For Neurons for ITSM, Ivanti fixed two security issues, one of which is a critical information disclosure flaw (CVE-2024-7569, CVSS 9.6). This bug could let an unauthenticated attacker access sensitive debug data, potentially exposing the OIDC client secret. They also patched a high-severity flaw (CVE-2024-7570, CVSS 8.3) that involved improper certificate validation, which could allow an attacker in a man-in-the-middle (MiTM) attack to gain unauthorized access by creating a fake token.
The patches are available for Neurons for ITSM versions 2023.2, 2023.3, and 2023.4. All Neurons for ITSM Cloud environments were updated as of August 4.
Ivanti also addressed a critical bug in Virtual Traffic Manager (vTM), tracked as CVE-2024-7593 (CVSS 9.8). This flaw could be exploited remotely to bypass authentication and create an admin user. Fixes for this are included in vTM versions 22.2R1 and 22.7R2, with additional patches coming next week in versions 22.3R3, 22.5R2, and 22.6R2.
Five high-severity vulnerabilities were also patched in Avalanche. Four of these could allow unauthenticated remote attackers to launch denial-of-service (DoS) attacks or access files on the server. The fifth vulnerability involves improper input validation, which could lead to remote code execution (RCE), though the attacker would need admin-level access.

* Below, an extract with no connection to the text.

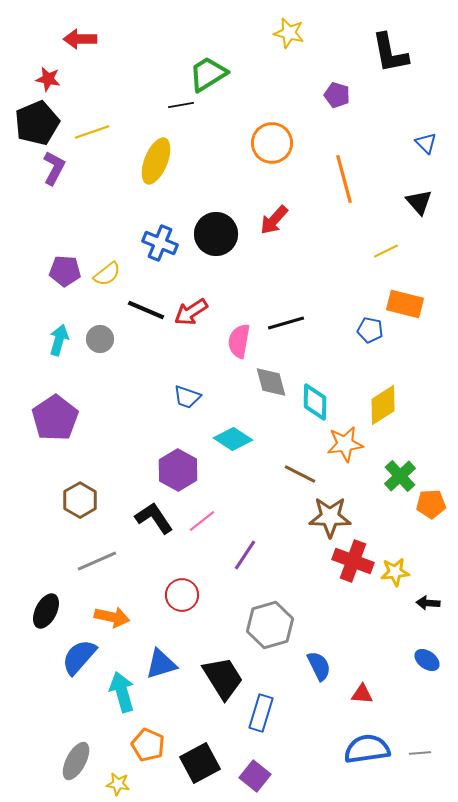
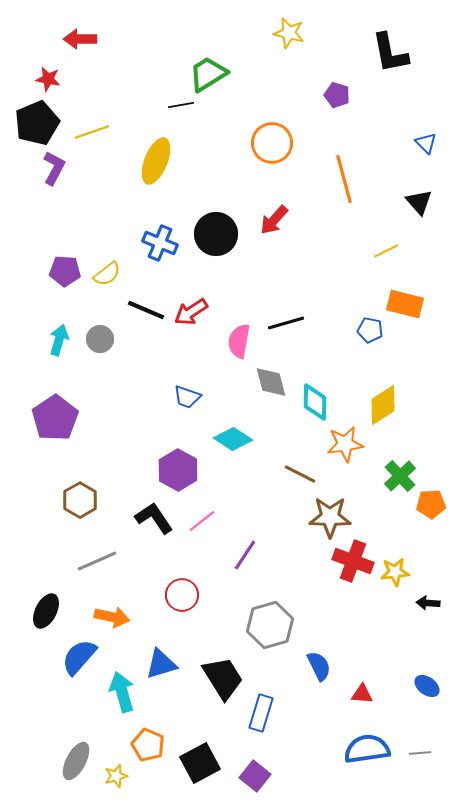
blue ellipse at (427, 660): moved 26 px down
yellow star at (118, 784): moved 2 px left, 8 px up; rotated 25 degrees counterclockwise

These issues were resolved with the release of Avalanche version 6.4.4, and Ivanti is urging customers to upgrade to the latest version.
While Ivanti hasn't seen any active exploitation of these vulnerabilities, a proof-of-concept (PoC) exploit is available for the critical vTM flaw. More details can be found in Ivanti's August security advisory.